Sheffield; Post Band Rehearsal.
For someone who’d struggled to get three hours sleep, Alex was functioning pretty well. He even managed to write half a song on the train. If anything, he just needed a bowl of pasta, that would put him right. He was softly rubbing his tummy as he wondered where he could get that from without having to go home. On spying his habit he didn’t know he had, everyone else knew it was time to break.
He got a lift into town, taking his guitar with him. Waving the car off, he looked down the pathway and summoned his remaining strength.

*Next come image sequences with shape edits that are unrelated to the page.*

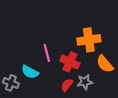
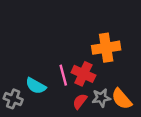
pink line: (47, 53) -> (63, 75), moved
orange semicircle: (105, 64) -> (122, 99), moved

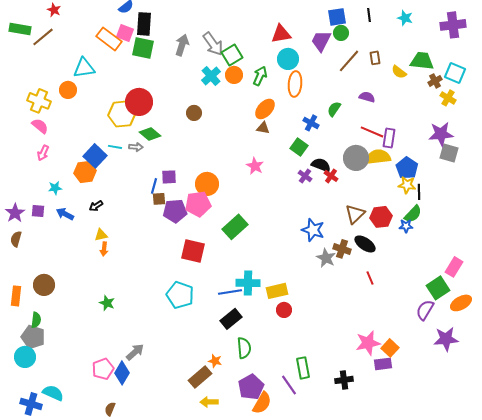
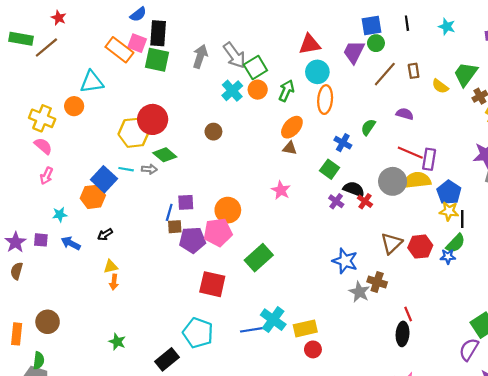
green trapezoid: (422, 61) -> (466, 74), turned -60
black ellipse: (365, 244) -> (403, 334), moved, turned 60
cyan cross: (248, 283) -> (273, 320), turned 35
black rectangle: (231, 319) -> (167, 359), moved

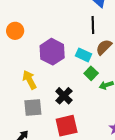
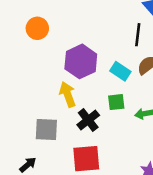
green square: (91, 73) -> (116, 102), moved, turned 32
yellow arrow: (29, 80) -> (68, 94), moved

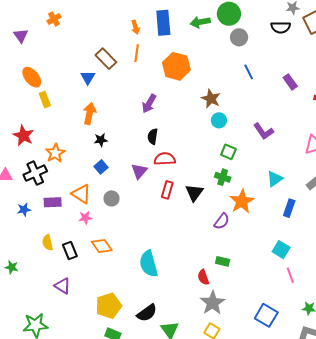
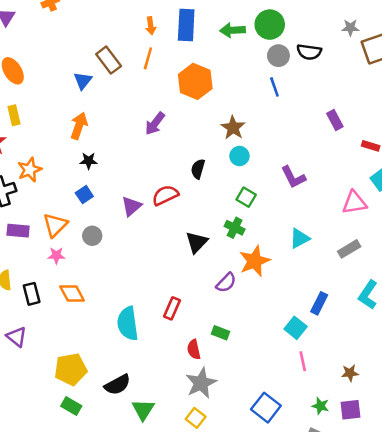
black semicircle: (281, 27) -> (309, 52), moved
blue line: (249, 72) -> (274, 87), moved
yellow rectangle: (45, 100) -> (14, 115), moved
black semicircle: (153, 136) -> (198, 169), moved
red semicircle: (165, 159) -> (165, 195), turned -30
red rectangle: (167, 190) -> (172, 308), moved
orange triangle: (81, 194) -> (55, 225), turned 35
blue rectangle: (289, 208) -> (319, 303), moved

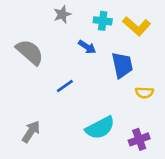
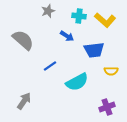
blue trapezoid: (122, 65) -> (94, 50), turned 95
cyan semicircle: (100, 128) -> (77, 82), moved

The light outside the door told him Emma was home, and the way her door opened immediately warned him she had been waiting keenly.
’Alex, so glad you’re home’
‘Yeah, I’m….back.’ Her stifling hug meant a curl of blond hair had insinuated itself into his mouth as he spoke, and he hastened to remove it and to step back.

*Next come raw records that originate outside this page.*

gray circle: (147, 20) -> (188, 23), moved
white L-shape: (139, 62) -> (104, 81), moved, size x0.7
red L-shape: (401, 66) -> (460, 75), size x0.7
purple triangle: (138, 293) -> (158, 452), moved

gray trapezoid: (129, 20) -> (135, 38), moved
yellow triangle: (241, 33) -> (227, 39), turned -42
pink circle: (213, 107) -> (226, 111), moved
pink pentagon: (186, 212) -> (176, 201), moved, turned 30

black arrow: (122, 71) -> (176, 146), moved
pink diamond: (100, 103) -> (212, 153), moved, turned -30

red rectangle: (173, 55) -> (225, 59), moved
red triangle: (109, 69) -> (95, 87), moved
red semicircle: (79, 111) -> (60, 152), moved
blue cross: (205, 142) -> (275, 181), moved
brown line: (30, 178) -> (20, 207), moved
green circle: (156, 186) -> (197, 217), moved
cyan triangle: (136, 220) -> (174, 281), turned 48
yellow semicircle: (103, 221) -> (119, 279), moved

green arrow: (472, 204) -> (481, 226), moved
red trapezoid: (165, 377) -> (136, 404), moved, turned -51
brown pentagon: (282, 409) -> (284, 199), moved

‘You coming in ?’ she was pulling him along up the path. He felt irrationally angry about her insistence, her enthusiasm and her grip on his hand. He halted her, ‘I have to eat, I really can’t be long.’
She tilted her head at him and quickly pondered this boy enigma. On paper this was a no-hoper, a moderately successful local Indie kid waiting on some money and recognition. A boy that absolutely never had a girlfriend. No-one dared to suggest Alex was gay, that was made clear from the sex after gigs and the drunken confessions. Being unobtainable just made him even more desirable. All of the pleas from her friends and stern reminders from herself couldn’t usurp the charm of Alex’s face. That face prevented her from just getting a real boyfriend. Why would she want anyone else while this face had been in her life ? And such flawed logic led again to her trying to win him around.
‘I’ll cook, what do you want ?’
The starving Alex refused ‘I just want to get this over with, I ain’t got time for you to cook.’ Even he felt how sharp his words were. ‘I’ll come in for a slice of toast though’ he offered, taking her arm and allowing her to carry the Gibson and letting her lean her head to his shoulder as they walked.